----- Data provided -----

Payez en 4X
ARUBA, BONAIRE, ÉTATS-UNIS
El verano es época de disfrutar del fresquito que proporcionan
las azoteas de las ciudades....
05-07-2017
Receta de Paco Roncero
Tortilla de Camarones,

-----

What is expected: Take the data above and return it exactly.

Solution:
Payez en 4X
ARUBA, BONAIRE, ÉTATS-UNIS
El verano es época de disfrutar del fresquito que proporcionan
las azoteas de las ciudades....
05-07-2017
Receta de Paco Roncero
Tortilla de Camarones,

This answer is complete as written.